また、溶加材No.19(比較例)はP含有量が、溶加材No.20(比較例)はC含有量が、溶加材No.21(比較例)はMn含有量が、溶加材No.22(比較例)はSi含有量が、それぞれ本発明の範囲を上回っているため、溶接割れが発生し、耐高温割れ性が低下していた。
また、溶加材No.23(比較例)はS含有量が、本発明の範囲を上回っているため、極低温衝撃靭性が低下していた。
また、溶加材No.24(比較例)はNi含有量が、溶加材No.25(比較例)はMo含有量が、それぞれ本発明の範囲を下回っているため、オーステナイト粒界が弱く、極低温衝撃靭性が低下していた。
また、溶加材No.26(比較例)はC含有量が、溶加材No.27(比較例)はCr含有量が、それぞれ本発明の範囲を下回っているため、強度が低下し、所望の高強度を確保できていなかった。

Claims (3)

  1. 質量%で、
    C:0.2〜0.8%、
    Si:0.15〜0.9%、
    Mn:17.0〜28.0%、
    P:0.03%以下、
    S:0.03%以下、
    Ni:0.01〜10.0%、
    Cr:0.4〜4.0%、
    Mo:0.01〜3.5%、
    B:0.0010%未満および
    N:0.12%以下
    を含み、残部Feおよび不可避的不純物からなる組成を有することを特徴とするTIG溶接用溶加材。
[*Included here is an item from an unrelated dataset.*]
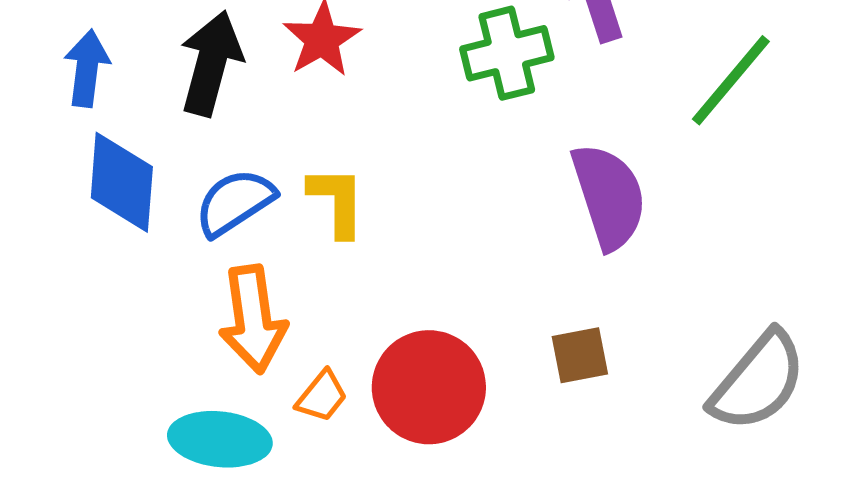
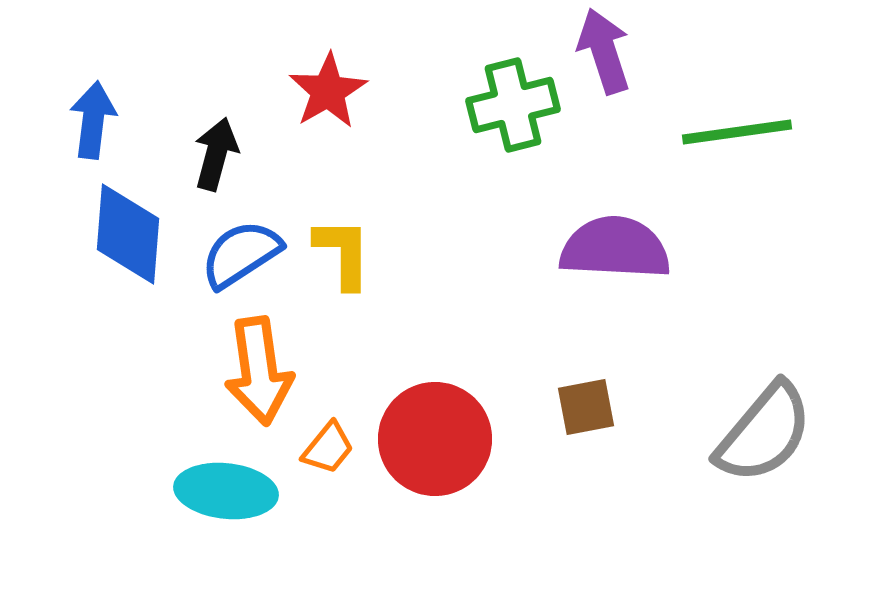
black arrow: (211, 63) -> (216, 154), moved, size x0.7
green line: (731, 80) -> (737, 132), turned 42
purple semicircle: (609, 196) -> (615, 248), turned -69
  2. 前記組成が、さらに、質量%で、V:0.04%以下、Ti:0.04%以下、およびNb:0.04%以下のうちから選ばれた1種または2種以上を含有することを特徴とする請求項1に記載のTIG溶接用溶加材。
  3. 前記組成が、さらに、質量%で、Cu:1.0%以下、Al:0.1%以下、Ca:0.01%以下およびREM:0.02%以下のうちから選ばれた1種または2種以上を含有することを特徴とする請求項1または2に記載のTIG溶接用溶加材。